The level of response that is acceptable depends both on the study question and on the population in which the question is being asked. Problems arise because non-responders may be atypical. For example, in a survey of coronary risk factors among adults registered with a group practice, those at highest risk may be the least inclined to complete a questionnaire or attend for examination. If a response rate of 85% were achieved, an estimated prevalence of heavy alcohol consumption of 3% among the responders could be substantially too low if most of the nonresidents drank heavily. On the other hand an estimated 50% prevalence of smokers would not need major revision, even if all of the non-responders smoked.
What matters is how unrepresentative non-responders are in relation to the study question. It is not important whether they are atypical in other respects. In a survey to evaluate the association between serum IgE concentrations and ventilatory function it would not matter if non-responders had an unusually high frequency of respiratory disease, provided that the relation of their ventilatory function to IgE was not unrepresentative.
Assessment of the likely bias resulting from incomplete response is ultimately a matter of judgement. However, two approaches may help the assessment. Firstly, a small random sample can be drawn from the non-responders, and particularly vigorous efforts made to encourage their participation, including home visits. The findings for this subsample will then indicate the extent of bias among nonresponders as a whole. Secondly, some information is generally available for all people listed in the study population. From this it will be possible to contrast responders and non-responders with respect to characteristics such as age, sex, and residence. Differences will alert the investigator to the possibility of bias.
In addition, it may help to put absolute bounds on the uncertainty arising from non-response by making extreme assumptions about the non-responders. For example, if the aim of a survey were to estimate a disease prevalence, what would be the prevalence if all of the non-responders had the disease, or none of them?
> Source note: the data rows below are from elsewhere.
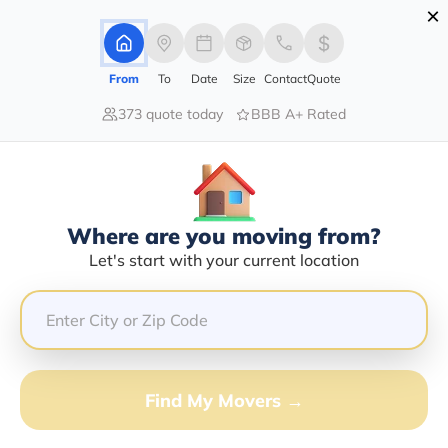
×
Advertising Disclosure
Login
From
To
Date
Size
Contact
Quote
373 quote today
BBB A+ Rated
Home
Moving Company
Kathy Jane Bryant
Claim This Business
Where are you moving from?
Kathy Jane Bryant Info | Compare
Let's start with your current location
Moving Quotes
Google Reviews:
5/5
GET QUOTE FROM VANLINES MOVE
Find My Movers →
Moving From*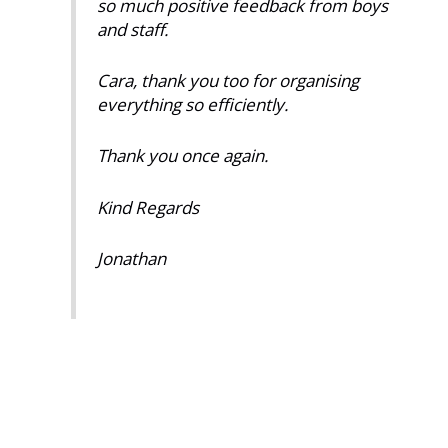
so much positive feedback from boys
and staff.
Cara, thank you too for organising
everything so efficiently.
Thank you once again.
Kind Regards
Jonathan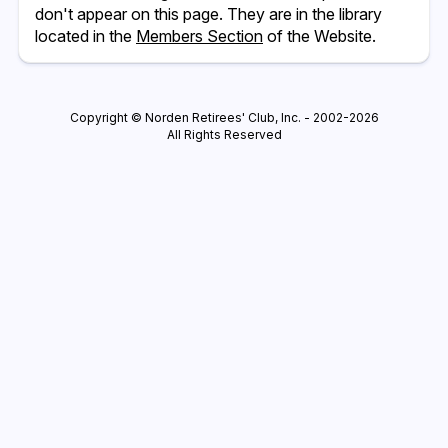
don't appear on this page. They are in the library
located in the
Members Section
of the Website.
Copyright © Norden Retirees' Club, Inc. - 2002-2026
All Rights Reserved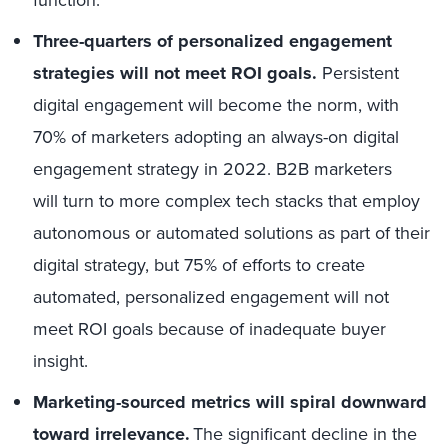
Three-quarters of personalized engagement
strategies will not meet ROI goals
.
Persistent
digital engagement will become the norm, with
70% of marketers adopting an always-on digital
engagement strategy in 2022.
B2B marketers
will turn to more complex tech stacks that employ
autonomous or automated solutions as part of their
digital strategy,
but 75% of efforts to create
automated, personalized engagement will not
meet ROI goals because of inadequate buyer
insight.
Marketing-sourced metrics will spiral downward
toward irrelevance.
The significant decline in the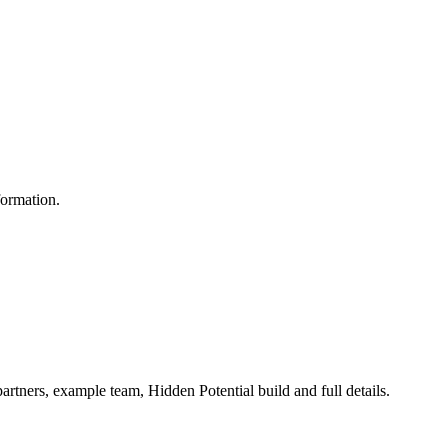
formation.
artners, example team, Hidden Potential build and full details.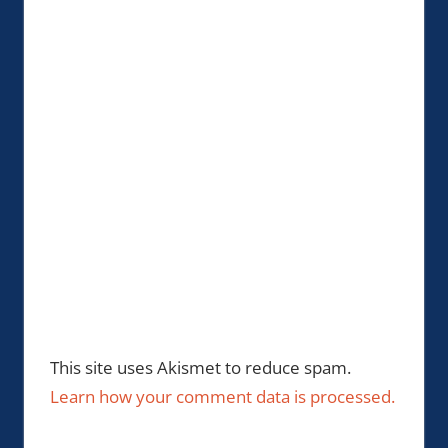
This site uses Akismet to reduce spam.
Learn how your comment data is processed.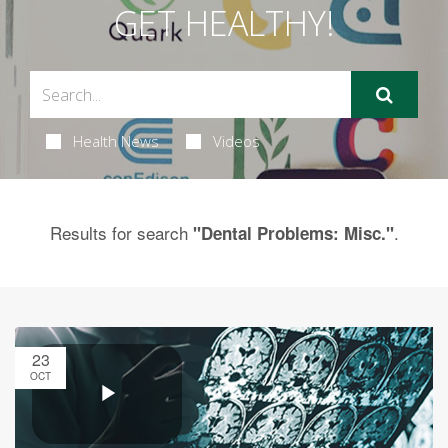
GET HEALTHY!
Health News
Videos
Results for search
.
"Dental Problems: Misc."
23
OCT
Small studies can sometimes be analysed manually with the help of a calculator. Nowadays, however, the analysis of epidemiological data is almost always carried out by computer. With recent advances in technology, all but the largest data sets can be handled satisfactorily on a personal computer. Moreover, a wide range of software packages is now available to assist epidemiological analysis.
The starting point for analysis by computer is the coding and entry of data. These procedures should be checked, usually by carrying them out in duplicate. In addition, once the data have been entered, further checks should be made to ensure that all codes are valid (for example, nobody should have 31 February as a birth date) and to look for any internal inconsistencies (such as a date of admission to hospital being earlier than the subject’s date of birth). Statistical analysis should only begin when the data set is as “clean” as possible.
With the ready availability of software packages, it is tempting for medical investigators to embark on analyses they do not fully understand, and in the process they may use inappropriate statistical techniques. For this reason it is preferable to obtain advice from a statistician when carrying out all but the simplest analyses. As with the earlier stages of data processing, statistical calculations should all be checked.